Recorded data:
◇ ◇ ◇ ◇ ◇ ◇ ◇

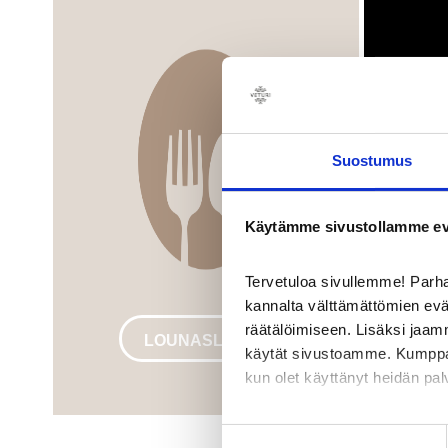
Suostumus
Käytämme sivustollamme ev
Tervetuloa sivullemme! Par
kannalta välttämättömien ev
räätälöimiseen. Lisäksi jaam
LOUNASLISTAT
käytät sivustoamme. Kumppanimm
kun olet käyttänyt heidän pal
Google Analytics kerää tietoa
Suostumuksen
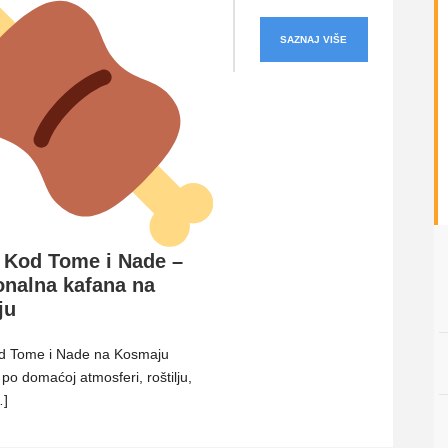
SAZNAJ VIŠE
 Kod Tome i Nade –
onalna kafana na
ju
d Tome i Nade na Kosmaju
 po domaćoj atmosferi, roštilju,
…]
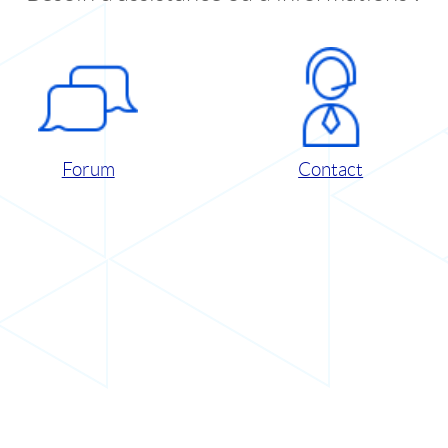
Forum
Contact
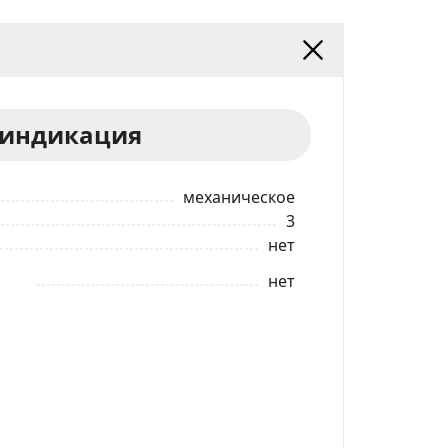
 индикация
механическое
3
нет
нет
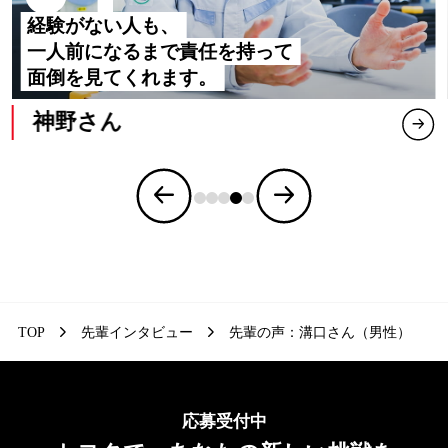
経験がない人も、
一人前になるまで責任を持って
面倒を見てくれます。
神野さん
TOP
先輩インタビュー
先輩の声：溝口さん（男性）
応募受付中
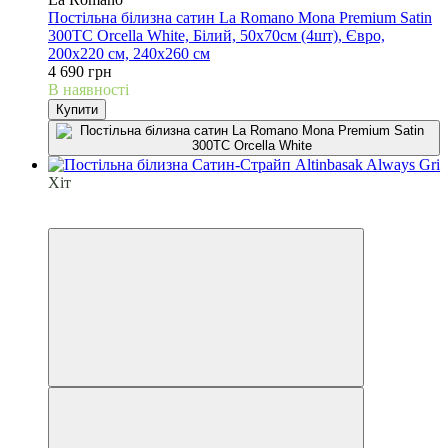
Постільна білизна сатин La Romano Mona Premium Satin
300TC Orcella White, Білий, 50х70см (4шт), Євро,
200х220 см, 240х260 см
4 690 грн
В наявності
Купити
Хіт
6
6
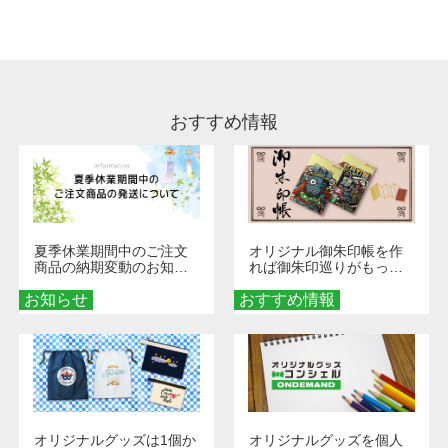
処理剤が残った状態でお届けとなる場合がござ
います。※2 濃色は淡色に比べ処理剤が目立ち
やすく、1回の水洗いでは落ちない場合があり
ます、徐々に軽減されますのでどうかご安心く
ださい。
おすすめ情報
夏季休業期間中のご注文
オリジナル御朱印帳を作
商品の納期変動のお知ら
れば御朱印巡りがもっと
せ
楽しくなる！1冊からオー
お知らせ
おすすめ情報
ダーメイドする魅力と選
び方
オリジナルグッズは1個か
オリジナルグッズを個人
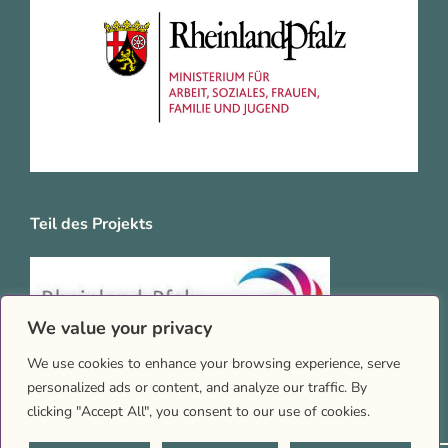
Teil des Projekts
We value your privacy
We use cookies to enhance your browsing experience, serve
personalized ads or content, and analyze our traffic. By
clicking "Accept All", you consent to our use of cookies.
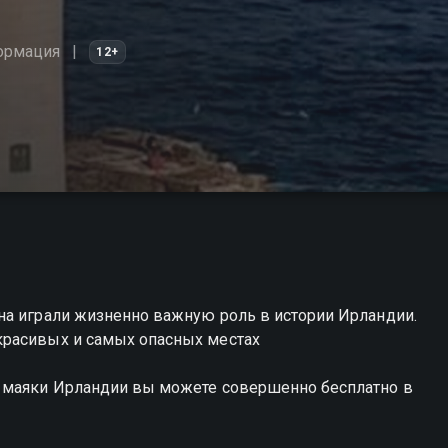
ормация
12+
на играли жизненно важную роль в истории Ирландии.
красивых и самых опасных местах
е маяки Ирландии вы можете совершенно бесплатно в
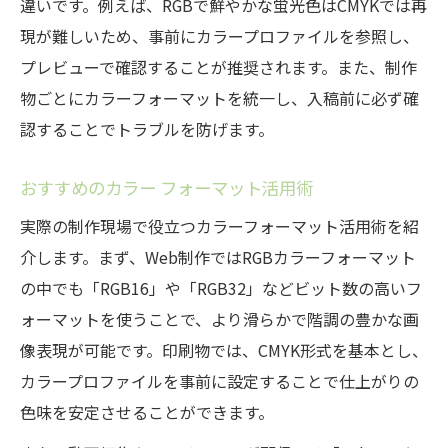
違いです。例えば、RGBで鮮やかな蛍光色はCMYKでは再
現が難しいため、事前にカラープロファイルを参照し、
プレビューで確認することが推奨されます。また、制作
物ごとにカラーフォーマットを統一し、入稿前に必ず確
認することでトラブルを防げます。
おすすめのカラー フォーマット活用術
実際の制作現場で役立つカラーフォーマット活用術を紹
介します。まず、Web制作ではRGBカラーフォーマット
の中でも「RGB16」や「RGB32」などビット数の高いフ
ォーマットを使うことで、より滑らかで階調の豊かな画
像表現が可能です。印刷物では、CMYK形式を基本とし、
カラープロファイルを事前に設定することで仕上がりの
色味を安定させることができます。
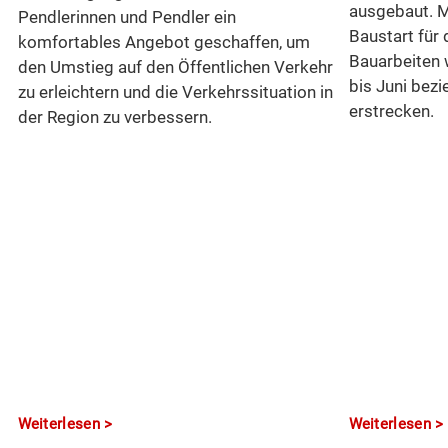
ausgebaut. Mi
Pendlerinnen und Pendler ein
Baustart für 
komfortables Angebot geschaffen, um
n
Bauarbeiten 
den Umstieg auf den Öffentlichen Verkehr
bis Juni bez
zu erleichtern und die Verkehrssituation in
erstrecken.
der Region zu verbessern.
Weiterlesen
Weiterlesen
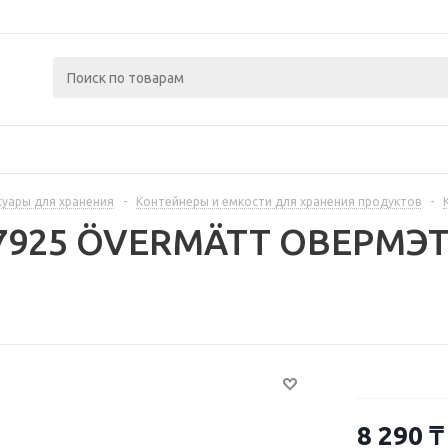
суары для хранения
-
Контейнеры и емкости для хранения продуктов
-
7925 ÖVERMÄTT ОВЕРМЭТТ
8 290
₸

◇ ◇ ◇ ◇ ◇ ◇ ◇

Your reply should be the lines of the records from the start through the line with "の中でも「RGB16」や「RGB32」などビット数の高いフ", copied word for word, pictures omitted.

§ SOLUTION
Suostumus
Käytämme sivustollamme ev
Tervetuloa sivullemme! Par
kannalta välttämättömien ev
räätälöimiseen. Lisäksi jaam
LOUNASLISTAT
käytät sivustoamme. Kumppanimm
kun olet käyttänyt heidän pal
Google Analytics kerää tietoa
Suostumuksen
SAZNAJ VIŠE
 Kod Tome i Nade –
onalna kafana na
ju
d Tome i Nade na Kosmaju
 po domaćoj atmosferi, roštilju,
…]
Forum
Contact
 индикация
механическое
3
нет
нет
経験がない人も、
一人前になるまで責任を持って
面倒を見てくれます。
神野さん
TOP
先輩インタビュー
先輩の声：溝口さん（男性）
応募受付中
Постільна білизна сатин La Romano Mona Premium Satin
300TC Orcella White, Білий, 50х70см (4шт), Євро,
200х220 см, 240х260 см
4 690 грн
В наявності
Купити
Хіт
6
6
処理剤が残った状態でお届けとなる場合がござ
います。※2 濃色は淡色に比べ処理剤が目立ち
やすく、1回の水洗いでは落ちない場合があり
ます、徐々に軽減されますのでどうかご安心く
ださい。
おすすめ情報
夏季休業期間中のご注文
オリジナル御朱印帳を作
商品の納期変動のお知ら
れば御朱印巡りがもっと
せ
楽しくなる！1冊からオー
お知らせ
おすすめ情報
ダーメイドする魅力と選
び方
オリジナルグッズは1個か
オリジナルグッズを個人
Teil des Projekts
We value your privacy
We use cookies to enhance your browsing experience, serve
personalized ads or content, and analyze our traffic. By
clicking "Accept All", you consent to our use of cookies.
ормация
12+
на играли жизненно важную роль в истории Ирландии.
красивых и самых опасных местах
е маяки Ирландии вы можете совершенно бесплатно в
違いです。例えば、RGBで鮮やかな蛍光色はCMYKでは再
現が難しいため、事前にカラープロファイルを参照し、
プレビューで確認することが推奨されます。また、制作
物ごとにカラーフォーマットを統一し、入稿前に必ず確
認することでトラブルを防げます。
おすすめのカラー フォーマット活用術
実際の制作現場で役立つカラーフォーマット活用術を紹
介します。まず、Web制作ではRGBカラーフォーマット
の中でも「RGB16」や「RGB32」などビット数の高いフ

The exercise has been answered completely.